Interactive design is at the heart of the best music synthesizers, just take a look at the Korg Kaossilator Pro with its multi-coloured glow pad – easy to programme and create loops even if you are a total beginner. The message is ‘music should be fun’ and that is the starting point for Dustin Roxborough’s Sound Prism.
Sound Prism is Dustin’s response to bedroom boffins and studio musicians who keep their sound experiments tightly sealed and overworked to perfection before presenting them to the audience. It is a single unit consisting of a central pyramid that folds down into three separate instruments: drum pads, keyboard and synthesizer. Three people can play at the same time and feed off the others’ playing style or just simply make a racket.
The Prism is the second stage of a project built by Dustin entitled ‘Music Box’, again designed as a cheap instrument for multiple players. At the heart of the instrument is an Arduino control board – one for each panel. “I considered the Raspberry Pi and came into problems trying to set it up and programme in Linux,” admits Dustin. “An Arduino is attached to a musical instrument shield that contains the MIDI instruments for the drum pad and the keyboard. For the synthesizer the Arduino is housed under the control box and that is all based on a Tone Library.

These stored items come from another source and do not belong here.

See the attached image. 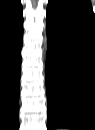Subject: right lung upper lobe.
<instances>
[{
	"mask_svg": "<svg viewBox=\"0 0 95 130\" xmlns=\"http://www.w3.org/2000/svg\"><path fill=\"white\" fill-rule=\"evenodd\" d=\"M23 24V9L20 0L0 1V35L18 29Z\"/></svg>",
	"mask_w": 95,
	"mask_h": 130,
	"instance_id": "obj_1",
	"label": "right lung upper lobe"
}]
</instances>
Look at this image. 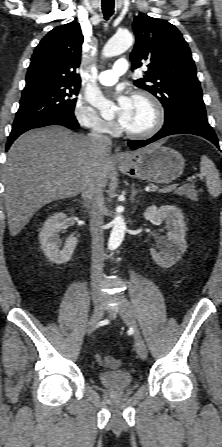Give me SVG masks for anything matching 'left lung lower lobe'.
<instances>
[{"label":"left lung lower lobe","instance_id":"1","mask_svg":"<svg viewBox=\"0 0 222 447\" xmlns=\"http://www.w3.org/2000/svg\"><path fill=\"white\" fill-rule=\"evenodd\" d=\"M173 134H193L202 136L219 148L216 134L208 121L188 113H176L171 118L165 120L162 129L152 138L141 141L129 140L128 145L132 150H135Z\"/></svg>","mask_w":222,"mask_h":447}]
</instances>
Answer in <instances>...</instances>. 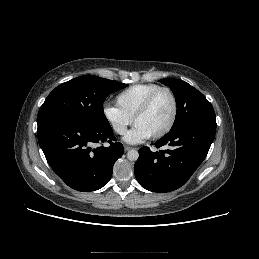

“I like jazz music and this idea of improvisation and the collaborative nature of that music, you see where one person is going and feed off that, throwing your own idea into the mix. Modern recording techniques can mean you are shut off in your own cubicle, you get the right sound and then everything is put together later. This would bring it all together.”
Taking inspiration from the late, great Miles Davis and Scandinavian jazz hipsters the Esbjorn Svensson Trio, Dustin’s riff on modern improv is if nothing else a step in the master’s footsteps, he hopes to refine the components, tweak the speakers and take it to the next stage.
First up though for Dustin is London and a stab at being accepted as a participant at Mint Digital’s ‘Foundry’ – a project-based placement for up and coming designers. Last year’s Foundry objet design was the ‘Doughglobe’ and associated game, made to help budding bakers sustain their interest in a lump of sourdough by gamifying cookery based around the health of their loaf. Unlikely fun but fascinating and the ideal proving ground for a promising young designer.